La pente a un effet direct sur le bon fonctionnement de l’ouvrage. Elle permet l’écoulement des eaux pluviales et évite toute stagnation sur la couverture. Son orientation doit être cohérente avec la forme générale de la pergola, la hauteur disponible sous toiture et l’évacuation des eaux. Il faut également anticiper où cette eau sera amenée pour éviter qu’elle ne revienne ni contre la façade ni au pied des ancrages. Une évacuation mal pensée peut entraîner des salissures des murs créées par les gouttes d’eau, voire des ruissellements persistants ou infiltrations localisées pouvant créer des désordres dans le mur porteur. Vérifiez l’étanchéité murale autour des percements et prévoyez si besoin un joint d’étanchéité mural là où l’eau peut s’accumuler.
Afin d’optimiser l’évacuation des eaux pluviales et préserver votre pergola ainsi que le mur auquel elle est adossée il y a plusieurs principes à respecter :
- Fixez une pente minimale, adaptée à votre type de couverture (généralement comprise entre 5 % et 15 %).
- Choisissez un sens d’écoulement en accord avec le terrain et les évacuations existantes.
- Installez des gouttières ou des chéneaux pour canaliser efficacement l’eau.
- Prévoyez un drainage ou un tuyau de descente éloigné des fondations.
- Assurez-vous régulièrement qu’aucune obstruction ne gêne les évacuations.
Suivez ces conseils et vous serez certain de pérenniser votre installation tout en vous facilitant l’entretien et en lui conférant une longévité face aux agressions climatiques.
Respecter les dimensions, l’implantation et les niveaux de pose
Une bonne fixation est tributaire de la justesse de l’implantation. La hauteur de pose de la pièce murale doit permettre le passage souhaité sous la pergola, sans négliger pour autant la pente suffisante. Vérifiez les cotes réelles sur le chantier, car les plans et les dimensions indiqués par le fabricant ne tiennent pas forcément compte des seuils, débords de toiture, stores, ouvertures, écarts de niveau du terrain… Un guide de pose précis et un alignement parfait évitent les reprises de perçage ou les décalages difficiles à corriger lors des alignements. Vérifiez aussi l’entraxe précis des points de fixation.

Les niveaux sont tout aussi importants que les dimensions. La pièce fixée au mur doit être parfaitement régulière sur toute sa longueur et les poteaux doivent reprendre sans contrainte cette géométrie.
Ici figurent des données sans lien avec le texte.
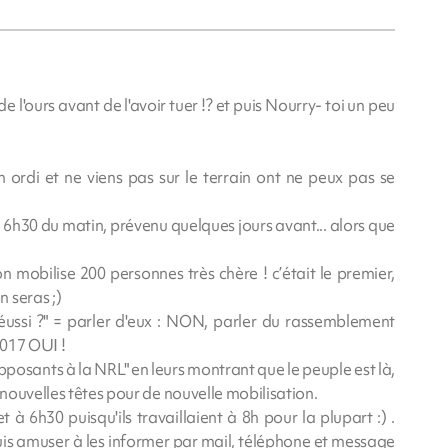
l'ours avant de l'avoir tuer !? et puis Nourry- toi un peu
 ordi et ne viens pas sur le terrain ont ne peux pas se
à 6h30 du matin, prévenu quelques jours avant... alors que
 mobilise 200 personnes très chère ! c’était le premier,
 seras ;)
s réussi ?" = parler d'eux : NON, parler du rassemblement
2017 OUI !
s opposants à la NRL" en leurs montrant que le peuple est là,
 nouvelles têtes pour de nouvelle mobilisation.
t à 6h30 puisqu'ils travaillaient à 8h pour la plupart :) .
suis amuser à les informer par mail, téléphone et message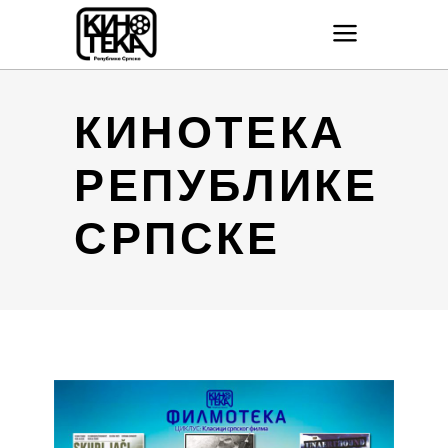
КИНОТЕКА
РЕПУБЛИКЕ
СРПСКЕ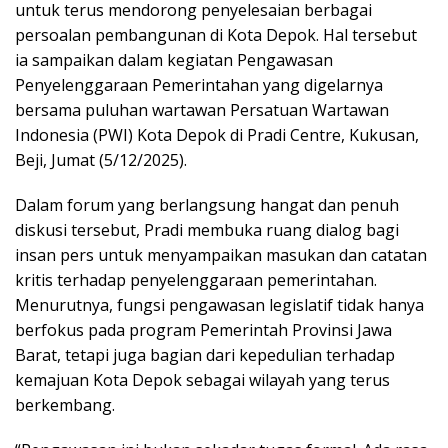
untuk terus mendorong penyelesaian berbagai
persoalan pembangunan di Kota Depok. Hal tersebut
ia sampaikan dalam kegiatan Pengawasan
Penyelenggaraan Pemerintahan yang digelarnya
bersama puluhan wartawan Persatuan Wartawan
Indonesia (PWI) Kota Depok di Pradi Centre, Kukusan,
Beji, Jumat (5/12/2025).
Dalam forum yang berlangsung hangat dan penuh
diskusi tersebut, Pradi membuka ruang dialog bagi
insan pers untuk menyampaikan masukan dan catatan
kritis terhadap penyelenggaraan pemerintahan.
Menurutnya, fungsi pengawasan legislatif tidak hanya
berfokus pada program Pemerintah Provinsi Jawa
Barat, tetapi juga bagian dari kepedulian terhadap
kemajuan Kota Depok sebagai wilayah yang terus
berkembang.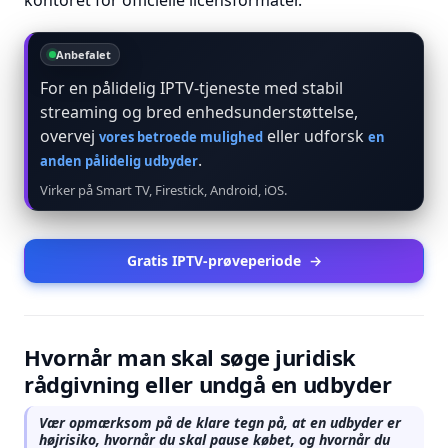
kontoret for officielle licensformater.
Anbefalet
For en pålidelig IPTV-tjeneste med stabil
streaming og bred enhedsunderstøttelse,
overvej
eller udforsk
vores betroede mulighed
en
.
anden pålidelig udbyder
Virker på Smart TV, Firestick, Android, iOS.
Gratis IPTV-prøveperiode
→
Hvornår man skal søge juridisk
rådgivning eller undgå en udbyder
Vær opmærksom på de klare tegn på, at en udbyder er
højrisiko, hvornår du skal pause købet, og hvornår du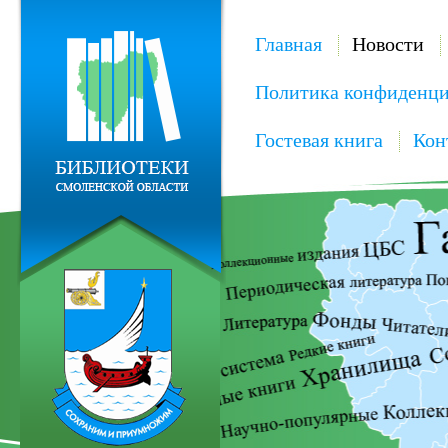
Главная
Новости
Политика конфиденци
Гостевая книга
Кон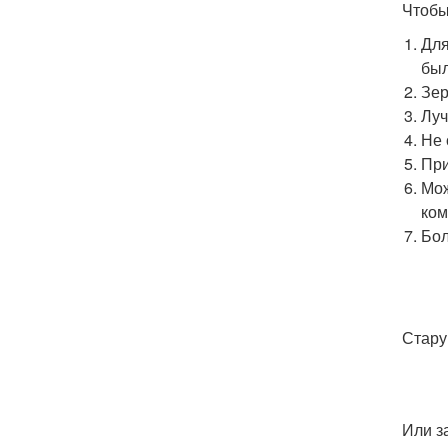
Чтобы
Для
был
Зер
Луч
Не 
При
Мож
ком
Бол
Стару
Или з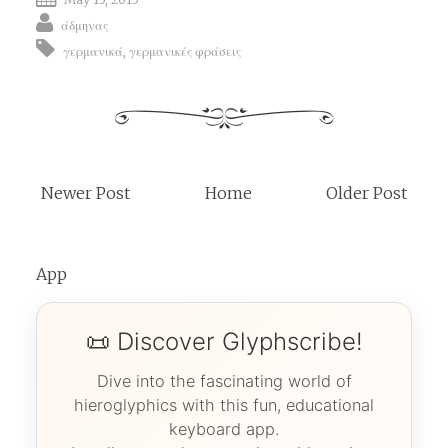
άδμηνας
γερμανικά
,
γερμανικές φράσεις
Newer Post
Home
Older Post
App
📜 Discover Glyphscribe!
Dive into the fascinating world of
hieroglyphics with this fun, educational
keyboard app.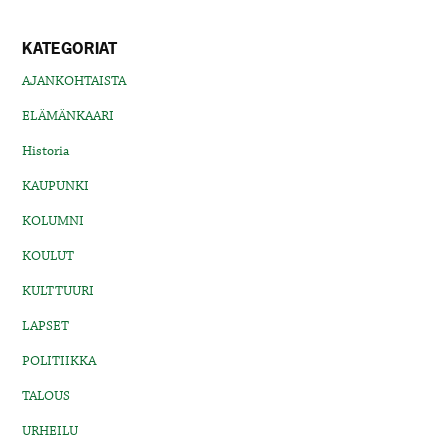
KATEGORIAT
AJANKOHTAISTA
ELÄMÄNKAARI
Historia
KAUPUNKI
KOLUMNI
KOULUT
KULTTUURI
LAPSET
POLITIIKKA
TALOUS
URHEILU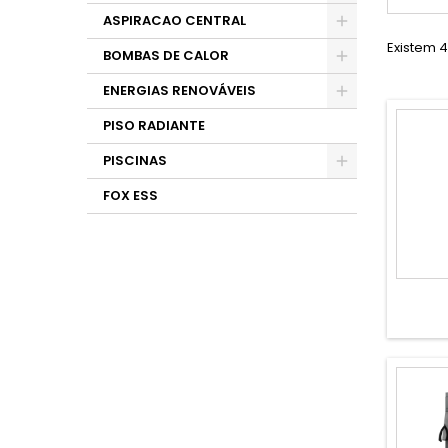
ASPIRACAO CENTRAL
Existem 4
BOMBAS DE CALOR
ENERGIAS RENOVÁVEIS
PISO RADIANTE
PISCINAS
FOX ESS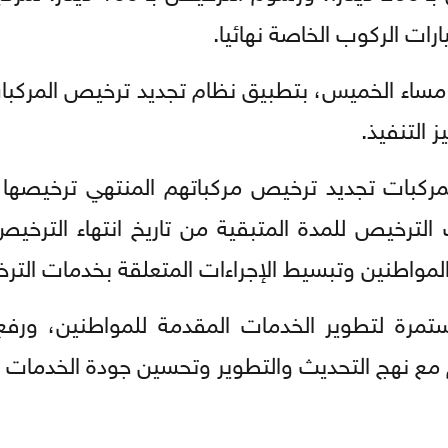
ت الركوب الخاصة نهائيا.
مساء الخميس، بتطبيق نظام تجديد ترخيص المركبات
 التنفيذ.
مركبات تجديد ترخيص مركباتهم المنتهي ترخيصها 
ب الترخيص للمدة المتبقية من تاريخ انتهاء الترخي
لمواطنين وتبسيط الإجراءات المتعلقة بخدمات التر
مستمرة لتطوير الخدمات المقدمة للمواطنين، ور
جم مع نهج التحديث والتطوير وتحسين جودة الخدمات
Un faux niveau ou un léger décalage peut en effet fausser l’assemblage, gêner l’emboîtement de la couverture et altérer l’écoulement de l’eau. Vérifiez également l’implantation au sol afin que vos appuis tombent sur une base stable et correctement positionnée par rapport à la façade, comme une dalle bétonnée. Selon la configuration, un scellement au sol avec un sabot de poteau peut être nécessaire pour garantir un montage sécurisé.
Prendre en compte les règles d’urbanisme, l’étanchéité et l’entretien
Avant de procéder à la pose, il est utile de s’assurer du respect des règles pouvant s’appliquer au projet. En fonction de la commune, de la surface, de l’aspect de la pergola, de sa proximité avec les limites séparatives ou son implantation en façade, une démarche préalable pourra être nécessaire. Le règlement local peut aussi imposer des choix concernant la teinte, la hauteur ou l’intégration visuelle. Autant le vérifier avant pour éviter d’installer un dispositif conforme techniquement mais pouvant être contesté sur le plan administratif. Pensez aussi à la conformité aux normes DTU lorsque cela s’applique.
Côté fixation, on veillera enfin à ce que celle-ci ne porte pas atteinte à la protection durable du bâti. Les percements, les appuis et les raccords contre le mur ne devront pas créer de points d’entrée pour l’eau. On soignera les interfaces avec l’enduit, les joints voire des accessoires spécifiques, sans toutefois enfermer l’humidité dans la façade. L’entretien à moyen terme doit également être anticipé : accès aux fixations, nettoyage des évacuations, contrôle visuel des assemblages et remplacement des joints ou pièces d’usure si besoin.